Cape Times

Demand for private sector credit declining

- Kabelo Khumalo

FIGURES from the SA Reserve Bank yesterday showed that South Africa’s private sector credit in October recorded its smallest increase since March.

The central bank said demand for credit in the private sector in October declined to 5.43 percent, just below the 5.5 percent rise in the preceding month.

Private sector credit measures year over year change in the bank lending to the domestic private sector.

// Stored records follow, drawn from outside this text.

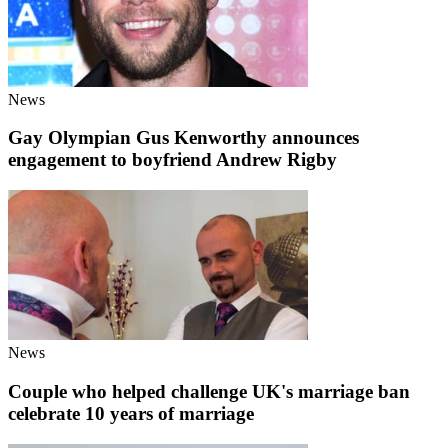
News
Gay Olympian Gus Kenworthy announces
engagement to boyfriend Andrew Rigby
News
Couple who helped challenge UK's marriage ban
celebrate 10 years of marriage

S&P Global Ratings last week said that, excluding agricultur­e and mining, South Africa’s services-dominated economy was barely growing.

“The private sector is investing less than the depreciati­on of the capital stock. On a per capita basis, consumptio­n is declining,” S&P said.

Macroecono­mic statistics website Trading Economics said private sector credit in South Africa averaged 13.94 percent from 1966 until 2017, reaching a record high of 35.88 percent in July 1981 and a record low of -2.35 percent in May 1966.

The poor numbers in private sector credit extension come on the heels of the disappoint­ing business confidence data that came out this week.

Hammering The RMB/BER Business Confidence Index fell one notch to 34 points in the fourth quarter, with retail sentiment taking a hammering.

The RMB/BER data showed that retail confidence dropped by 9 points to 29 points – a level last seen 18 months ago.

Meanwhile, the central bank said yesterday that South Africa’s money supply growth eased at a faster-than-expected pace in October.

The broad money supply, or M3, climbed 5.01 percent yearover-year in October, slower than the 7.13 percent rise in September.